BACKGROUND (setting the context for my answer):
I actually used to be a researcher in a university lab that created the software for voice synthesizers back in the 1980's. At that time, all the synthesizers used recordings of human voices and edited examples of each phoneme (the sound you might associate with a letter, but it's not letters). Then the software would grab the sounds it needed and put them together. Very choppy and awful output.

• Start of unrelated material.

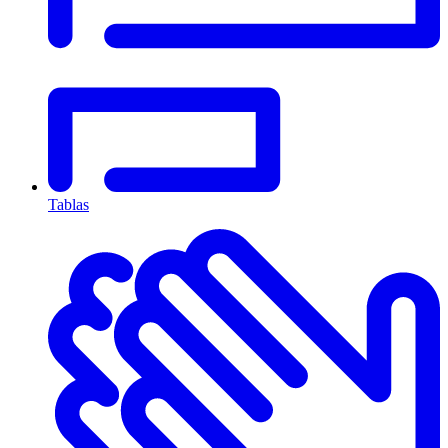
Tablas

The professors I worked with (I was an undergraduate doing this as paid full or part time depending on my school schedule) created a brand new system. They made a list of every two-phoneme combination (for example "b-ah" or "sh-ew") and some common multiples (like st-ah) and then used a recorded human voice for the examples. My job was to cut each pairing at the exact middle (second half of the "b" and the first half of the "ah" for example). The point was to keep all those important transitions. I had both the sounds and a graphic depiction of the recordings on a computer.
The results were gorgeous compared to anything that came before it. Much more lifelike.
But there was still no intonation. Changing pitch, volume, and a few other tonal things was possible then and is even easier now. But intonation is HARD.
To create intonation you need extensive rules on which tones to use when. You might think this is easy (just like you might think my other job, writing the rules for text-to-speech that translated written words into lists of phonemes, was easy) but you'd be wrong. It's hard for humans speaking a second language to get right and it's insanely hard for computers.
But that was over 30 years ago. All that stuff I did by hand is now partially or completely automated. It's easier now than before. But it's still not easy. I mean have you heard an electronic voice that does intonation well? Siri? Alexa? Yeah no. At best you get a rising tone for questions.
Take all this into the near future and, sure, it's gonna happen. Already the electronic voices are worlds better than what I was working on, and that was lightyears ahead of what was out there. Electronic voices are used every day now and it's just going to increase. There are entire companies (and departments of larger companies) working on these problems.
You have two differences from what I was talking about.
- Your electronic speakers may be intelligent. In that case, you don't need software to determine which phonemes to use or which tonal variations.
- You're stuck with Victorian-level tech.
It's unclear to me if your "mechanical semi-humanoid automata" are indeed intelligent. If not, they need to be programed in some manner. Even if it's just setting keys to utter various phonemes. You still need to have a way for the brains of the machines, or the programming, to transfer to the "mouths." This is really hard for that era.
If you use artificial mouths to articulate sounds, you'll need to break down every phoneme into its component parts. These are:
- Voiced or unvoiced (if the vocal folds vibrate during the sound).
- Position of the tongue and/or lips. For consonants there are just a few choices but vowels are very complex and some vowels require movement of the tongue in a particular way.
- Method of articulation (stop, fricative, liquid, etc).
Then you need to pump air through the entire mechanism and somehow get everything to coordinate. Seriously, something like this would take a long time to build. And that's only for the version that takes 3 seconds to say every word.
If you use an electronic voice, you'll need to have a stored inventory of phonemes (or the cut phoneme pairs like I describe above). With modern computers you can use electronically generated sounds, but it's the same basic idea: create a string of sounds that come together as words.
English vs non-English? Easy peasy. That's just about which phonemes and/or phoneme pairs you have in your database.
Can you change volume or pitch? Maybe. It can be done mechanically, but you need to either have a human do this, an intelligent machine, or figure out some way to program it.
How about intonation? No. Freaking. Way. If only the rudiments of intonation can be done with modern technology, it's not going to happen with Victorian-era tech.
[Intonation is] extraordinarily complex. "Although intonation is
primarily a matter of pitch variation, it is important to be aware
that functions attributed to intonation such as the expression of
attitudes and emotions, or highlighting aspects of grammatical
structure, almost always involve concomitant variation in other
prosodic features. David Crystal for example says that "intonation is
not a single system of contours and levels, but the product of the
interaction of features from different prosodic systems – tone,
pitch-range, loudness, rhythmicality and tempo in particular." (ref)
What if controlling the machine was really not an issue?
The OP claims this but it really depends on the frame of the question. How much handwaving and "alien tech" is there? Even with "software" that's really an intelligent brain able to produce perfect control, you're still dealing with the slowness of Victorian-era machines. If everything is truly built locally, I don't see any way that speech can be a normal speed, let alone have all these nuances.
With 44 phonemes in English (Ju|’hoan has about 130) and hundreds to account for all the world's languages, the database of recordings alone would take up too much space, even if done very small and even if you could build the tiny player & a machine to move it around. And that's assuming that you only record phonemes, not the edited combinations that will give you much smoother and better results.